Ancora sull’introspezione dei personaggi e l’involuzione della politica americana. Non vi attira esplorare i mutamenti psicologici di un partito repubblicano che Trump minaccia addirittura di boicottaggio delle prossime elezioni se non «risolverà» – verbo bizzarro – la frode elettorale di Biden?
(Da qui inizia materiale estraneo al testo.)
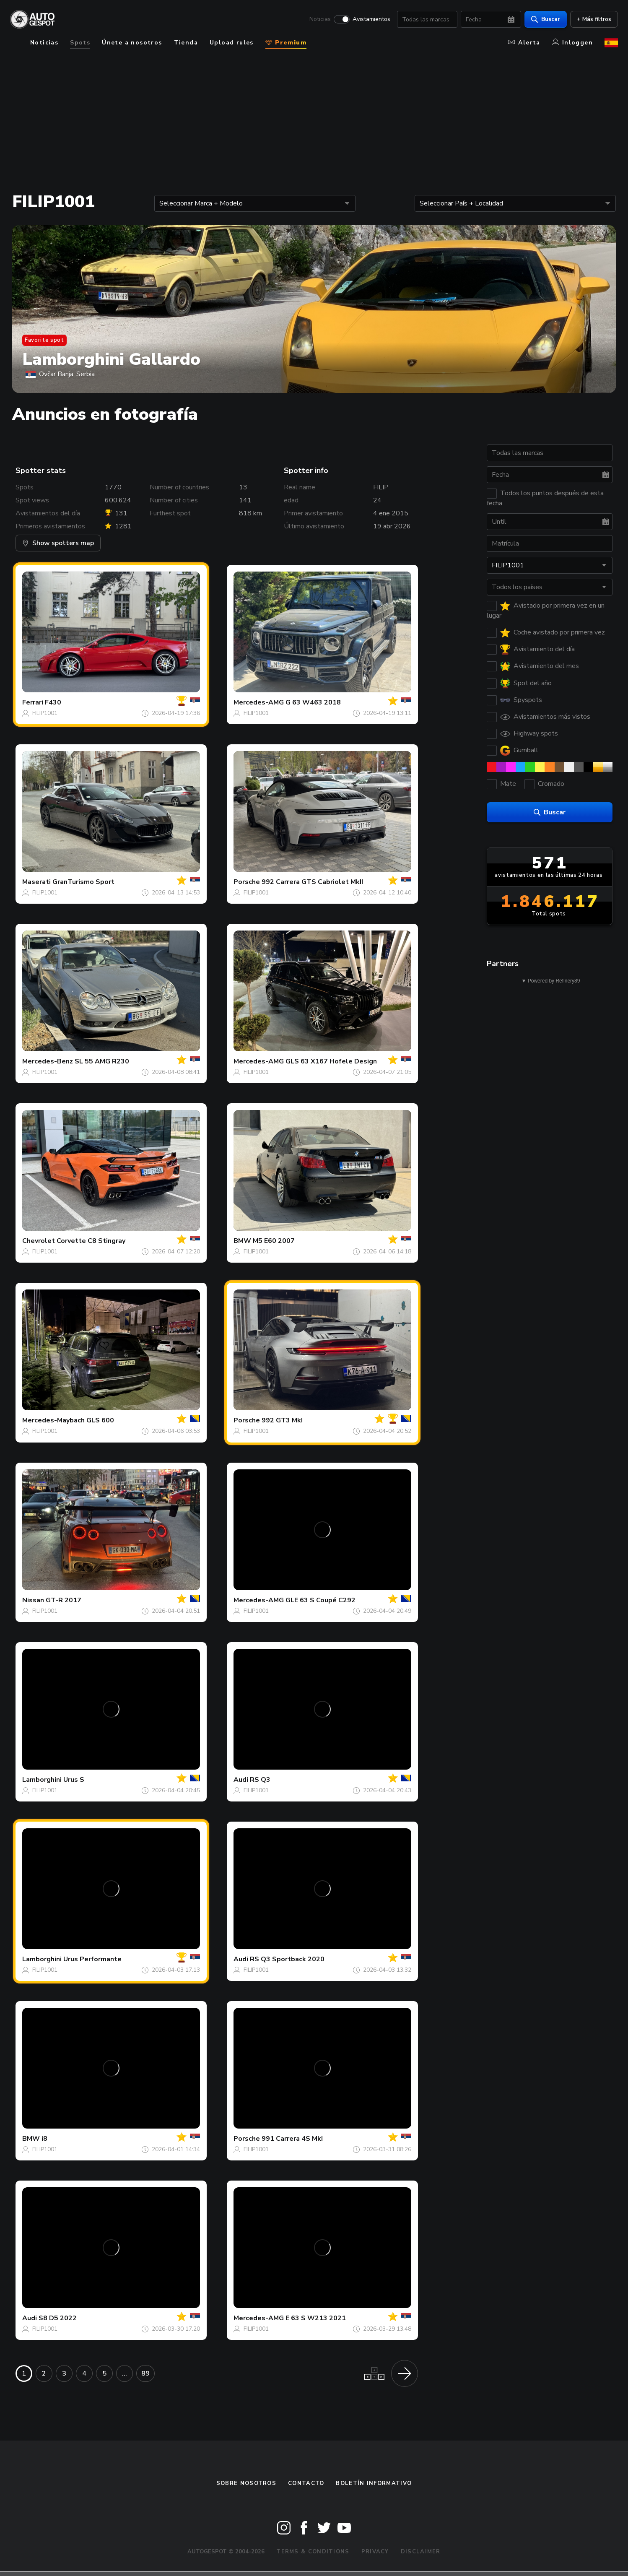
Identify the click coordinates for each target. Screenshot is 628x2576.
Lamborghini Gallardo (111, 359)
«Già in questo libro» dice Penny, «mettiamo in luce che, se il terrorismo internazionale è così pericoloso, è anche perché una grossa minaccia viene dall’interno. Lo ricordo proprio ora che abbiamo appena appreso della scomparsa di Colin Powell, un repubblicano che ha avuto il coraggio di scuotere il suo partito». L’ultima parola a Hillary Clinton: «Dobbiamo continuare a condannare la diffusione di questa falsità chiamata big lie. Ripeto: stanno minando le elezioni e le istituzioni democratiche spingendo tanti a dubitare della legittimità dell’attuale presidente. No: le elezioni hanno avuto l’esito che è stato certificato. Sono vere, reali, valide: Trump ha perso e Biden ha vinto. Dobbiamo continuare a ripeterlo. Ed essere vigilanti».